Label: 8123
Released: 29th March 2019
Rating: ★★★★
Evolution in music can go either of two ways: you can alienate your entire fanbase for a shiny brand new one with your brand new out of the blue sound or you can continue to evolve your sound from genre to genre, scene to scene, building up your fanbase and your critical footing. For Arizona’s The Maine, it’s the latter that applies more so than ever on their seventh album ‘You Are OK.’
Straying ever further from the ‘Warped Tour’ pop-punk they cut their teeth on with 2008’s ‘Can’t Stop Won’t Stop’ debut, ‘You Are OK’ continues to build upon the alt-rock approach 2015’s ‘American Candy’ and 2017’s ‘Lovely Little Lonely’ began. Taking a departure from the noir of ‘LLL’ in favour for the bubble-gum pop that made ‘American Candy’ shine, The Maine allow crisp guitars and funky basslines to lead the way.
‘You Are OK’ is by far the most confident album The Maine have made, stacking risk after risk up on a pedestal from EDM-wrapped orchestral strings (‘Numb Without You’) to nine-minute alt-prog jams (‘Flowers On The Grave’).
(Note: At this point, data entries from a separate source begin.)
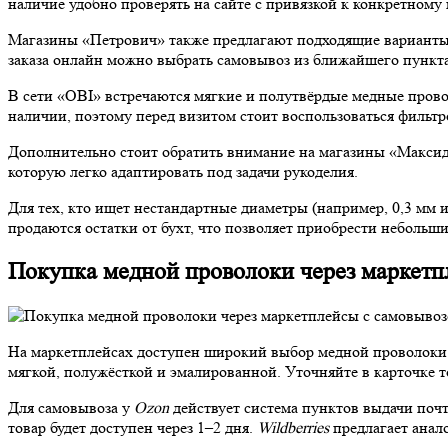
наличие удобно проверять на сайте с привязкой к конкретному 
Магазины «Петрович» также предлагают подходящие варианты 
заказа онлайн можно выбрать самовывоз из ближайшего пункта
В сети «OBI» встречаются мягкие и полутвёрдые медные провол
наличии, поэтому перед визитом стоит воспользоваться фильтро
Дополнительно стоит обратить внимание на магазины «Максидо
которую легко адаптировать под задачи рукоделия.
Для тех, кто ищет нестандартные диаметры (например, 0,3 мм 
продаются остатки от бухт, что позволяет приобрести небольш
Покупка медной проволоки через маркетп
На маркетплейсах доступен широкий выбор медной проволоки
мягкой, полужёсткой и эмалированной. Уточняйте в карточке т
Для самовывоза у
Ozon
действует система пунктов выдачи поч
товар будет доступен через 1–2 дня.
Wildberries
предлагает анал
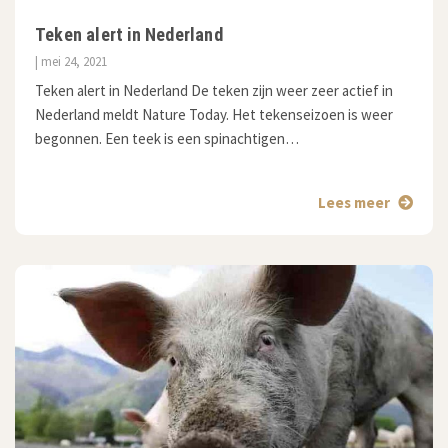
Teken alert in Nederland
| mei 24, 2021
Teken alert in Nederland De teken zijn weer zeer actief in
Nederland meldt Nature Today. Het tekenseizoen is weer
begonnen. Een teek is een spinachtigen…
Lees meer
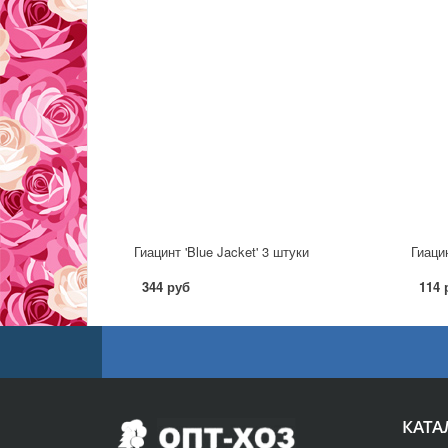
Гиацинт 'Blue Jacket' 3 штуки
Гиацин
344 руб
114 
КАТА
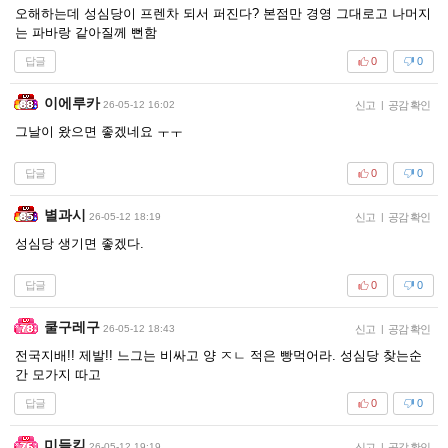
오해하는데 성심당이 프렌차 되서 퍼진다? 본점만 경영 그대로고 나머지
는 파바랑 같아질께 뻔함
답글
0
0
이에루카
26-05-12 16:02
신고
|
공감 확인
그날이 왔으면 좋겠네요 ㅜㅜ
답글
0
0
별과시
26-05-12 18:19
신고
|
공감 확인
성심당 생기면 좋겠다.
답글
0
0
쿨구레구
26-05-12 18:43
신고
|
공감 확인
전국지배!! 제발!! 느그는 비싸고 양 ㅈㄴ 적은 빵먹어라. 성심당 찾는순
간 모가지 따고
답글
0
0
미들킥
26-05-12 19:19
신고
|
공감 확인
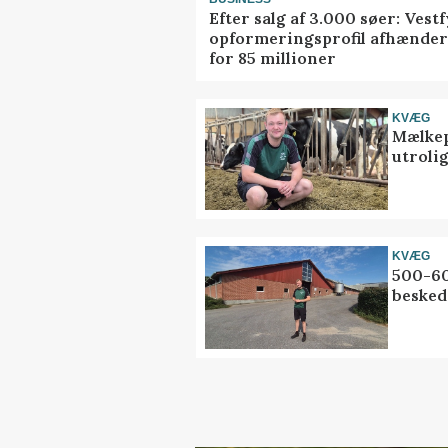
Efter salg af 3.000 søer: Vest
opformeringsprofil afhænder
for 85 millioner
KVÆG
Mælkep
utrolig
KVÆG
500-60
besked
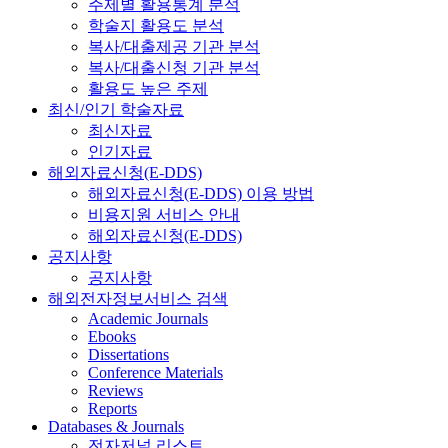
주제별 활용통계 분석
학술지 활용도 분석
복사/대출제공 기관 분석
복사/대출신청 기관 분석
활용도 높은 주제
최신/인기 학술자료
최신자료
인기자료
해외자료신청(E-DDS)
해외자료신청(E-DDS) 이용 방법
비용지원 서비스 안내
해외자료신청(E-DDS)
공지사항
공지사항
해외전자정보서비스 검색
Academic Journals
Ebooks
Dissertations
Conference Materials
Reviews
Reports
Databases & Journals
전자저널 리스트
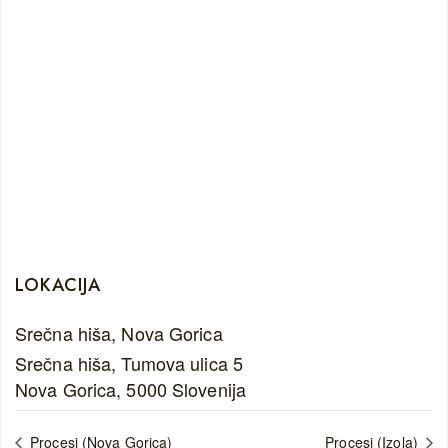
LOKACIJA
Srečna hiša, Nova Gorica
Srečna hiša, Tumova ulica 5
Nova Gorica
,
5000
Slovenija
Procesi (Nova Gorica)
Procesi (Izola)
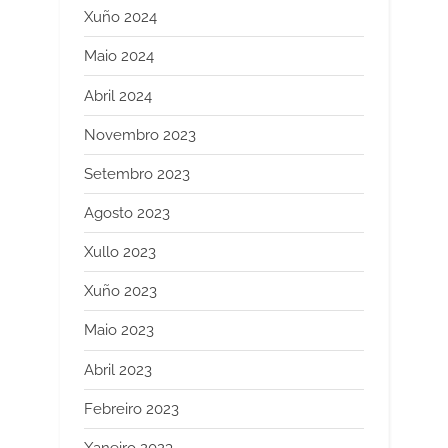
Xuño 2024
Maio 2024
Abril 2024
Novembro 2023
Setembro 2023
Agosto 2023
Xullo 2023
Xuño 2023
Maio 2023
Abril 2023
Febreiro 2023
Xaneiro 2023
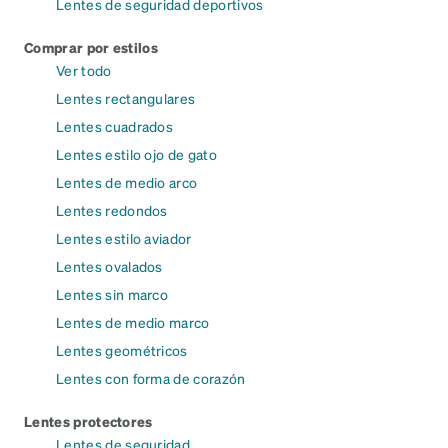
Lentes de seguridad deportivos
Comprar por estilos
Ver todo
Lentes rectangulares
Lentes cuadrados
Lentes estilo ojo de gato
Lentes de medio arco
Lentes redondos
Lentes estilo aviador
Lentes ovalados
Lentes sin marco
Lentes de medio marco
Lentes geométricos
Lentes con forma de corazón
Lentes protectores
Lentes de seguridad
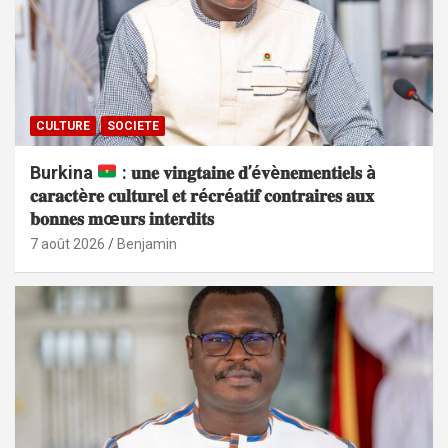
CULTURE
SOCIETE
Burkina
: 𝐮𝐧𝐞 𝐯𝐢𝐧𝐠𝐭𝐚𝐢𝐧𝐞 𝐝’é𝐯è𝐧𝐞𝐦𝐞𝐧𝐭𝐢𝐞𝐥𝐬 à
𝐜𝐚𝐫𝐚𝐜𝐭è𝐫𝐞 𝐜𝐮𝐥𝐭𝐮𝐫𝐞𝐥 𝐞𝐭 𝐫é𝐜𝐫é𝐚𝐭𝐢𝐟 𝐜𝐨𝐧𝐭𝐫𝐚𝐢𝐫𝐞𝐬 𝐚𝐮𝐱
𝐛𝐨𝐧𝐧𝐞𝐬 𝐦œ𝐮𝐫𝐬 𝐢𝐧𝐭𝐞𝐫𝐝𝐢𝐭𝐬
7 août 2026
Benjamin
It’s clear from the offset that The Maine have developed ten-fold as songwriters, dismaying trivial pop-punk clichés in favour of ambiguously colourful storytelling that narrates the plights of a millennial struggling with love, loss, and loneliness in a generation plagued with anxiety and depression. On ‘Numb Without You,’ John muses “you are the violence in my veins, you are the war inside my brain, you my glitter and my gloom, I am so numb without you;” showcasing the anxious thoughts of an entire generation, whilst ‘Heaven, We’re Already Here’ acts as its antidote; as long as we’re living our lives to the fullest, you are most definitely ok.
With everything sounding bigger and better than ever before, ‘You Are OK’ is The Maine’s definitive soundtrack.